I am working class and people like me sometimes do construction jobs because you can make more money. It’s not the whole reason but can be an important consideration, as working class people can’t generally rely family help to get on the housing ladder. If that’s something they aspire to, they have to pick work that ultimately can pay well.

My brother left school at 16 to do an apprenticeship in construction and now has his own successful business that employs 200 people. His philosophy is why get into debt doing a degree and end up earning a mediocre salary, when there’s an alternative. I went down the degree route and I have less money than him, although I have done ok and enjoy what I do. If I’d been a man I probably would have looked at construction careers rather than uni, as I like working outdoors and physical effort, but in the sexist 70s it didn’t feel like a serious option.

name3958 · 11/11/2021 20:36

So presumably you too have worked as a trucker, given that you seem to be so much more informed about my previous job than I am?

Married to one, you can't seriously think what you're describing here pootling down the motorway listening to the radio earning £50k is remotely reflective of the vast majority of trucking jobs? Do you seriously think the reason we have a HGV driver shortage is purely because of misconceptions and there are thousands of £50k a year roles just sitting there unclaimed? If what you were describing was the norm, we would not be in the situation we are.

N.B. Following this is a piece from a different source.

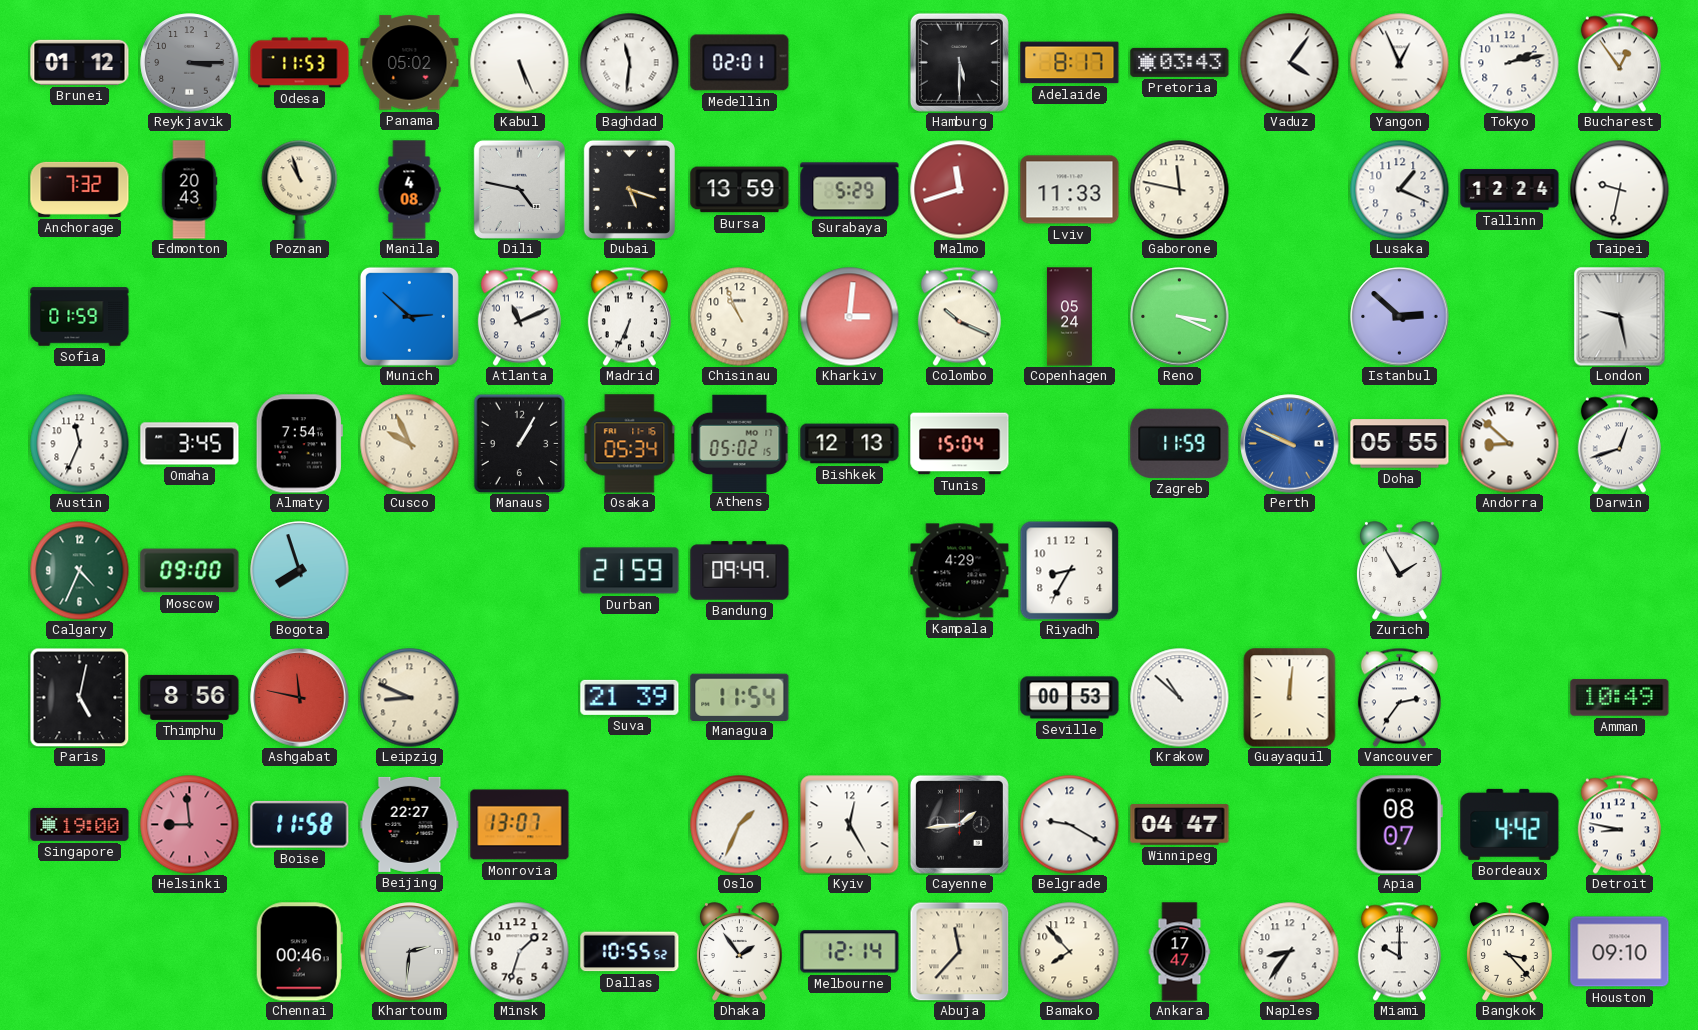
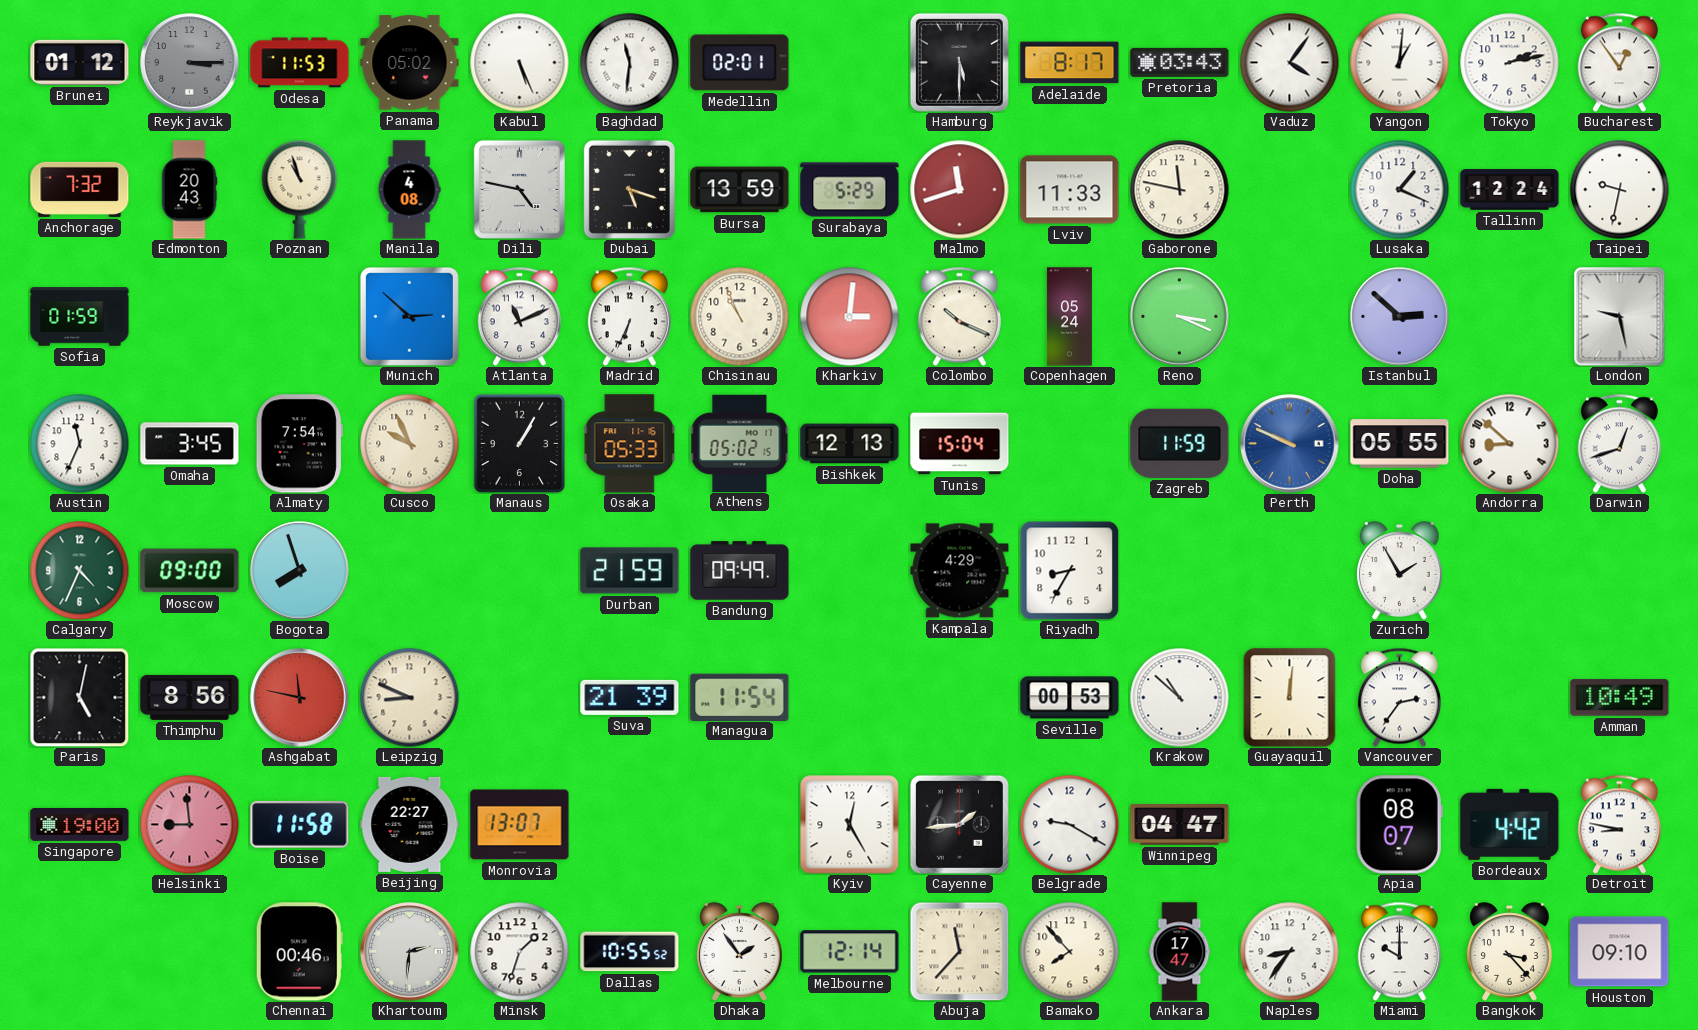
Yangon: 12:56 -> 1:01
Osaka: 05:34 -> 05:33
Oslo: 1:34 -> none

Gwenhwyfar · 11/11/2021 20:37

"I don't understand the push to get more wc people to uni rather than into trade/construction jobs where there are plenty of options to progress into management."

Are there really though? Lots of management jobs for tradesmen? I thought they were mainly self-employed so either an apprentice or their own boss? Are there really loads of management jobs where they get to sit on a chair and manage other people?